A company can achieve rapid growth by understanding customer behavior, which allows it to provide better services and benefits to the right target audience. By analyzing historical marketing campaign data, this project aims to improve campaign performance and customer targeting. The main focus is to build a clustering model that groups customers based on behavioral patterns, making it easier for the company to make informed, data-driven decisions.
- Develop a clustering model that segments customers based on demographic, financial, and behavioral features.
- Identify high-value customer groups and potential churn risks to improve marketing effectiveness.
- Provide actionable insights that can drive customer retention, upselling, and reactivation strategies.
-
Source: Marketing campaign dataset with 2,240 entries and 29 columns.
-
Features:
- Demographics & Household: Year_Birth, Education, Marital_Status, Kidhome, Teenhome
- Financial & Purchasing: Income (with 24 missing values), spending on product categories (MntWines, MntMeat, etc.), purchase channels (web, catalog, store)
- Marketing Engagement: Recency, enrollment date, campaign acceptance, complaints, and overall response
-
Data Cleaning & Preprocessing:
- Missing values in
Incomeimputed with the median. - 183 duplicate rows removed.
- Outliers handled using IQR capping.
- Encoding: One-Hot for categorical marital status; Ordinal for education levels.
- Standardization applied for numeric variables.
- Missing values in
Key findings from exploratory analysis:
- Age Effect: Young adults (<30) and adults (30–45) convert significantly higher than older groups.
- Income: Very high-income customers (>70M) have the highest conversion rate (>14%).
- Marital Status: Non-married customers (single, divorced, widowed) show higher conversion (>6%).
- Children: Customers without children are up to 5x more likely to convert.
- Spending & Transactions: Top spenders and frequent shoppers (>11 transactions) are far more likely to convert.
- Education: Customers with higher education (Bachelor’s, Master’s, Doctorate) show better conversion and engagement.

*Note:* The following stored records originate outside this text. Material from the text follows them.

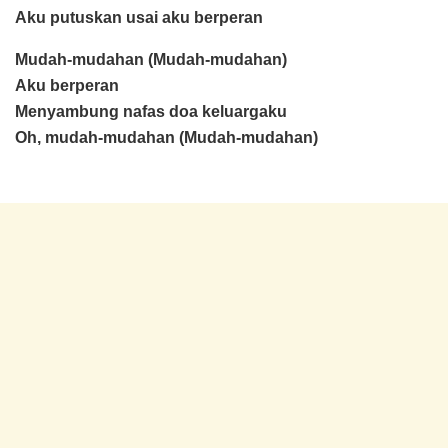
Aku putuskan usai aku berperan
Mudah-mudahan (Mudah-mudahan)
Aku berperan
Menyambung nafas doa keluargaku
Oh, mudah-mudahan (Mudah-mudahan)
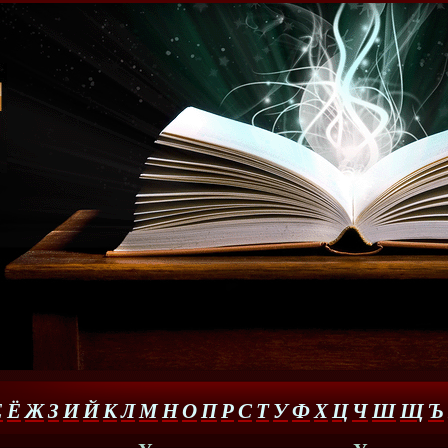
Е
Ё
Ж
З
И
Й
К
Л
М
Н
О
П
Р
С
Т
У
Ф
Х
Ц
Ч
Ш
Щ
Ъ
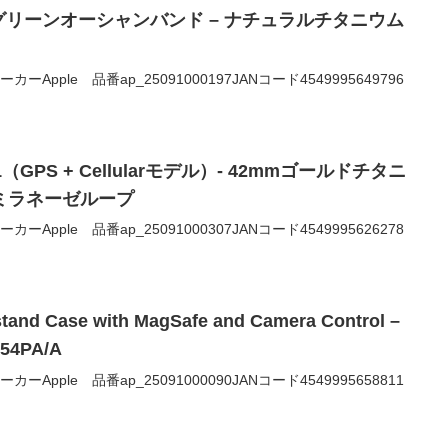
グリーンオーシャンバンド – ナチュラルチタニウム
0メーカーApple 品番ap_25091000197JANコード4549995649796
es 11（GPS + Cellularモデル）- 42mmゴールドチタニ
ミラネーゼループ
0メーカーApple 品番ap_25091000307JANコード4549995626278
stand Case with MagSafe and Camera Control –
4PA/A
0メーカーApple 品番ap_25091000090JANコード4549995658811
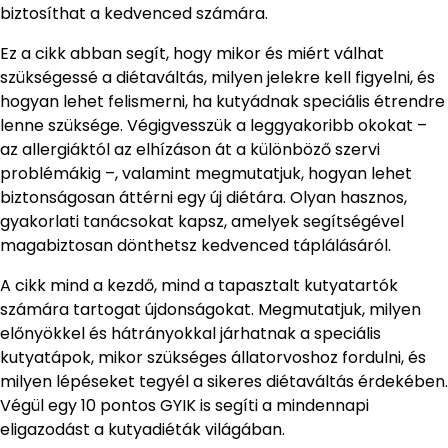
biztosíthat a kedvenced számára.
Ez a cikk abban segít, hogy mikor és miért válhat
szükségessé a diétaváltás, milyen jelekre kell figyelni, és
hogyan lehet felismerni, ha kutyádnak speciális étrendre
lenne szüksége. Végigvesszük a leggyakoribb okokat –
az allergiáktól az elhízáson át a különböző szervi
problémákig –, valamint megmutatjuk, hogyan lehet
biztonságosan áttérni egy új diétára. Olyan hasznos,
gyakorlati tanácsokat kapsz, amelyek segítségével
magabiztosan dönthetsz kedvenced táplálásáról.
A cikk mind a kezdő, mind a tapasztalt kutyatartók
számára tartogat újdonságokat. Megmutatjuk, milyen
előnyökkel és hátrányokkal járhatnak a speciális
kutyatápok, mikor szükséges állatorvoshoz fordulni, és
milyen lépéseket tegyél a sikeres diétaváltás érdekében.
Végül egy 10 pontos GYIK is segíti a mindennapi
eligazodást a kutyadiéták világában.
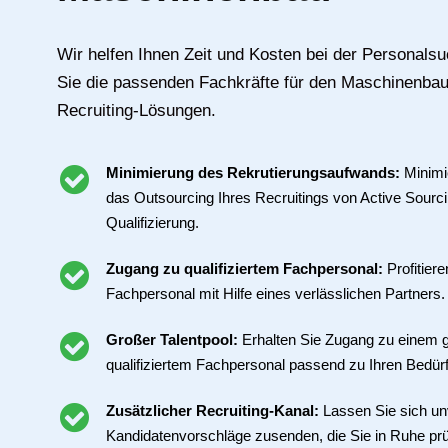
Wir helfen Ihnen Zeit und Kosten bei der Personals
Sie die passenden Fachkräfte für den Maschinenbau 
Recruiting-Lösungen.
Minimierung des Rekrutierungsaufwands:
Minimi
das Outsourcing Ihres Recruitings von Active Sour
Qualifizierung.
Zugang zu qualifiziertem Fachpersonal:
Profitier
Fachpersonal mit Hilfe eines verlässlichen Partners.
Großer Talentpool:
Erhalten Sie Zugang zu einem g
qualifiziertem Fachpersonal passend zu Ihren Bedür
Zusätzlicher Recruiting-Kanal:
Lassen Sie sich un
Kandidatenvorschläge zusenden, die Sie in Ruhe pr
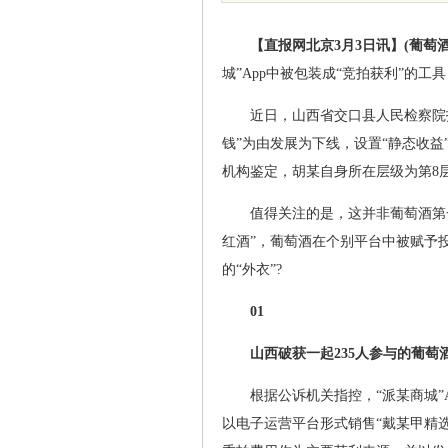
【直报网北京3月3日讯】(葡萄
城”App中被包装成“竞拍获利”的
近日，山西省交口县人民检察院
钱”为由发展为下线，设置“静态收益
机构鉴定，胡某自身所在层级为第8层
值得关注的是，这并非葡萄酒第一
红酒”，葡萄酒在个别平台中被赋予
的“外衣”?
01
山西破获一起235人参与的葡萄
根据公诉机关指控，“派某商城”A
以电子运营平台形式销售“戴某甲精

- The clustering model identified 4 customer clusters with a silhouette score of 0.84 (high quality).
- Cluster 0 dominates with 61.4% of customers, representing the company’s main segment.
- Over 1,200 customers fall into the “Risk of Churn” cluster, indicating a significant opportunity for reactivation.
- Income, age, marital status, education, and number of children are strong differentiators in predicting conversion and engagement.
- Customers with higher spending, education, and no children are more likely to be retained and generate long-term value.
-
Re-engage churn risk customers with personalized offers and reactivation campaigns.
-
Retain and upsell mid & high spenders using loyalty programs and exclusive promotions.
-
Segment customers by potential value (CLV) to focus resources on high-return groups.
-
Leverage demographics (age, marital status, education) to craft targeted campaigns.
-
Revenue Impact:
- Reactivating 20% of churn-risk customers could generate an additional Rp 92M+ GMV.
- Upselling 10% of mid/high spenders could add Rp 64M+ GMV.
- Fully reactivating churn customers could unlock Rp 450 GMV (~31% of total GMV).